Special Virtual Juneteenth Event

Today, June 19 @ 2:00 pm – 3:30 pm EST, Civics Unplugged will be diving into conversation with Alyssa Rambert, Khloe Thompson, and Valerie Jarrett to talk about how you specifically can get involved in the fight for racial justice both at the government level and in your own community.

You can register for the virtual event here.

Civics Unplugged is powered by a global community of young leaders who have graduated from the CU Fellowship and are working together to grow as leaders and strengthen democracy.

The special Juneteenth event is part of the 4th annual National Week of Conversation. This week’s conversation invites Americans to practice “Courage over Contempt” by having conversations despite differences in bold and energizing ways. NWOC events will be hosted by more than 100 partners from the #ListenFirst Coalition and anyone else who would like to host a conversation.

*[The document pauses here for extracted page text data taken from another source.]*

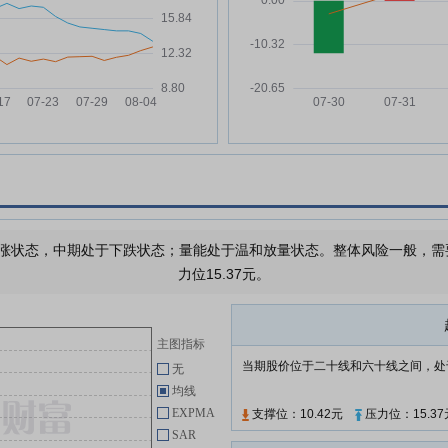
五方光电:第三届董事会第十二次
品目
04-29
会议决议公告
于给
五方光电:关于开展外汇套期保值
04-29
业务的公告
客
户销
五方光电:2025年年度审计报告
04-29
五方光电:关于2025年年度利润分
04-29
微棱
配预案的公告
一
五方光电:2026年一季度报告
04-29
术积
车载
五方光电:关于提请股东会授权董
04-29
涨状态，中期处于下跌状态；量能处于温和放量状态。整体风险一般，需要注
事会制定2026年中期分红方案的
公告
力位15.37元。
查看更多
主图指标
当期股价位于二十线和六十线之间，处
无
均线
EXPMA
支撑位：10.42元
压力位：15.37
SAR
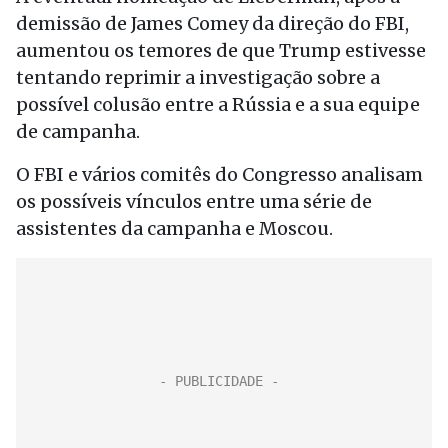
demissão de James Comey da direção do FBI,
aumentou os temores de que Trump estivesse
tentando reprimir a investigação sobre a
possível colusão entre a Rússia e a sua equipe
de campanha.
O FBI e vários comitês do Congresso analisam
os possíveis vínculos entre uma série de
assistentes da campanha e Moscou.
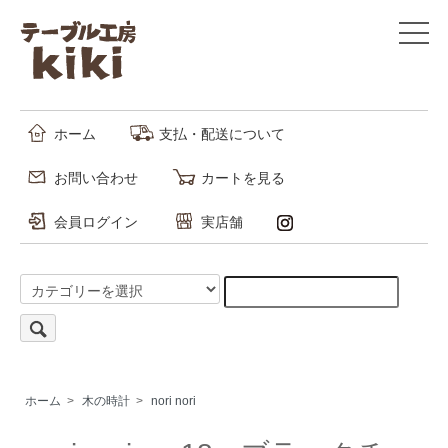
ホーム
支払・配送について
お問い合わせ
カートを見る
会員ログイン
実店舗
ホーム
>
木の時計
>
nori nori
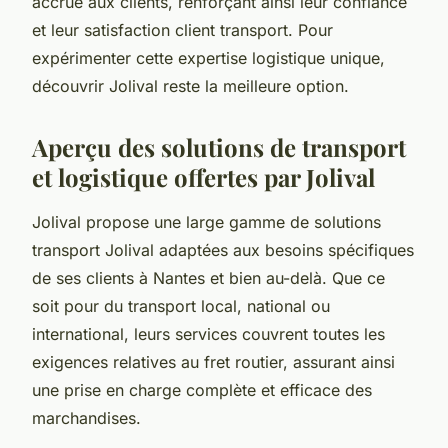
accrue aux clients, renforçant ainsi leur confiance
et leur satisfaction client transport. Pour
expérimenter cette expertise logistique unique,
découvrir Jolival reste la meilleure option.
Aperçu des solutions de transport
et logistique offertes par Jolival
Jolival propose une large gamme de solutions
transport Jolival adaptées aux besoins spécifiques
de ses clients à Nantes et bien au-delà. Que ce
soit pour du transport local, national ou
international, leurs services couvrent toutes les
exigences relatives au fret routier, assurant ainsi
une prise en charge complète et efficace des
marchandises.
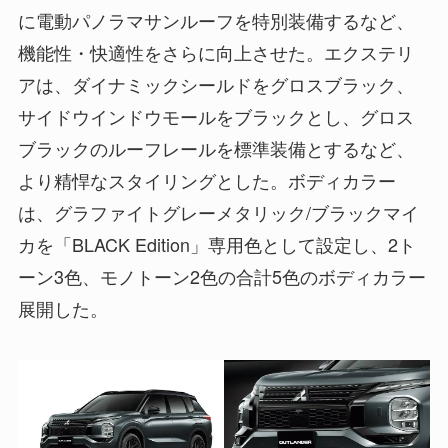
に電動パノラマサンルーフを特別装備するなど、
機能性・快適性をさらに向上させた。エクステリ
アは、ダイナミックシールドをグロスブラック、
サイドウインドウモールをブラックとし、グロス
ブラックのルーフレールを標準装備とするなど、
より精悍なスタイリングとした。ボディカラー
は、グラファイトグレーメタリック/ブラックマイ
カを「BLACK Edition」専用色として設定し、2ト
ーン3色、モノトーン2色の合計5色のボディカラー
展開した。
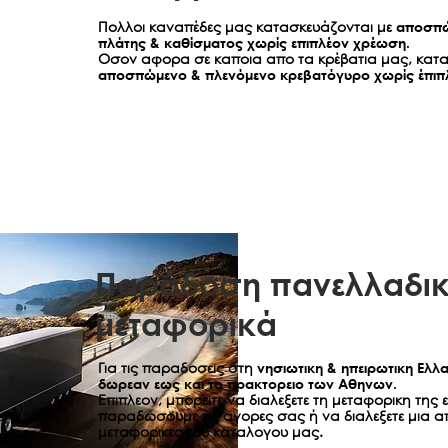
strom® να επι
Πολλοι καναπέδες μας κατασκευάζονται με
αποσπώ
εύλογου χρον
πλάτης & καθίσματος χωρίς επιπλέον χρέωση.
Οσον αφορα σε καποια απο τα κρέβατια μας, κατα
εάν πρόκειται
αποσπώμενο & πλενόμενο κρεβατόγυρο χωρίς έπιπ
Τα μεταφορικά
Η elite strom
ελαττωματικό 
εγγυάται ότι
είχατε αγοράσ
Αποκλειστικό
ΚΑΘΕ ΣΙΩΠΗΡ
ΣΥΜΠΕΡΙΛΑΜΒ
ΚΑΤΑΛΛΗΛΟΤΗ
ΠΕΡΙΟΔΟ ΙΣΧΥ
Παράδοση πανελλαδικ
ΤΗΝ ΗΜΕΡΟΜΗ
μεταφορικά
ΟΡΟΙ ΤΗΣ ΠΑ
ΜΕΣΟ ΑΠΟΚΑΤ
ΚΑΠΟΙΟ ΠΡΟΪ
Για τις παραδοσεις στη
νησιωτικη & ηπειρωτικη Ελλ
ΕΓΓΥΗΣΗ ΒΡΙΣ
δωρεαν εως και το πρακτορειο των Αθηνων.
Ή ΑΠΟΘΕΤΙΚΕ
Επιπλεον, μπορειτε να διαλεξετε τη μεταφορικη της 
παραδωσουμε τις αγορες σας ή να διαλεξετε μια α
ΑΔΥΝΑΜΙΑ ΧΡ
μεταφορικες του καταλογου μας.
ΠΑΡΟΥΣΑΣ Ή 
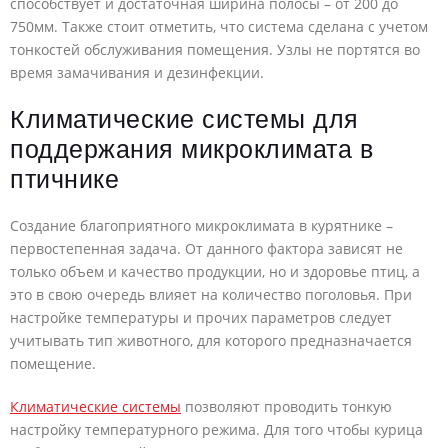
способствует и достаточная ширина полосы – от 200 до
750мм. Также стоит отметить, что система сделана с учетом
тонкостей обслуживания помещения. Узлы не портятся во
время замачивания и дезинфекции.
Климатические системы для
поддержания микроклимата в
птичнике
Создание благоприятного микроклимата в курятнике –
первостепенная задача. От данного фактора зависят не
только объем и качество продукции, но и здоровье птиц, а
это в свою очередь влияет на количество поголовья. При
настройке температуры и прочих параметров следует
учитывать тип животного, для которого предназначается
помещение.
Климатические системы
позволяют проводить тонкую
настройку температурного режима. Для того чтобы курица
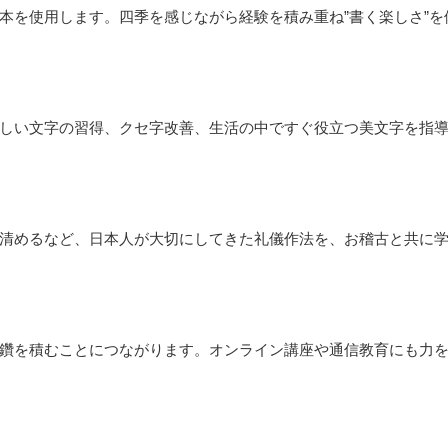
本を使用します。四季を感じながら経験を積み重ね”書く楽しさ”を
しい文字の習得、クセ字改善、生活の中ですぐ役立つ美文字を指
清めるなど、日本人が大切にしてきた礼儀作法を、お稽古と共に
鑽を積むことにつながります。オンライン講座や通信教育にも力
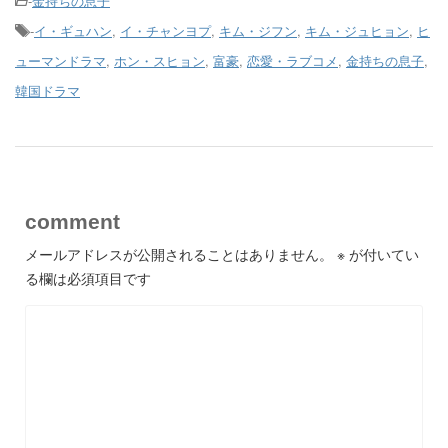
-
金持ちの息子
-
イ・ギュハン
,
イ・チャンヨプ
,
キム・ジフン
,
キム・ジュヒョン
,
ヒ
ューマンドラマ
,
ホン・スヒョン
,
富豪
,
恋愛・ラブコメ
,
金持ちの息子
,
韓国ドラマ
comment
メールアドレスが公開されることはありません。
※
が付いてい
る欄は必須項目です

4 Key Principles of a Listen First Conversation

  • Listen first to understand
  • Be curious and open to learning
  • Suspend judgment and extend grace
  • Maximize diversity of perspectives

Onward and upward

Juneteenth might now be a nationally observed holiday, but that doesn’t mean a box has been checked off that somehow makes things “A-okay.”

We need to ensure that our children are properly educated about history and not glorify white American history. Our state governments across the country need to turn their attention to the numerous reparations bills currently being considered in congress. We still need to ensure equitable voting rights by expanding voter access to the ballot box.

A poem for the day

The Amazing Ms. Maya Angelou
So blessed to have heard Maya Angelou speak in person, February 2013.

Often I find myself pulling out poetry from Maya Angelou, because I respect her so much even though she has left this Earth. Today I read through “Still I Rise” for maybe the 74th time. It’s such a powerful piece and perfect for Freedom Day.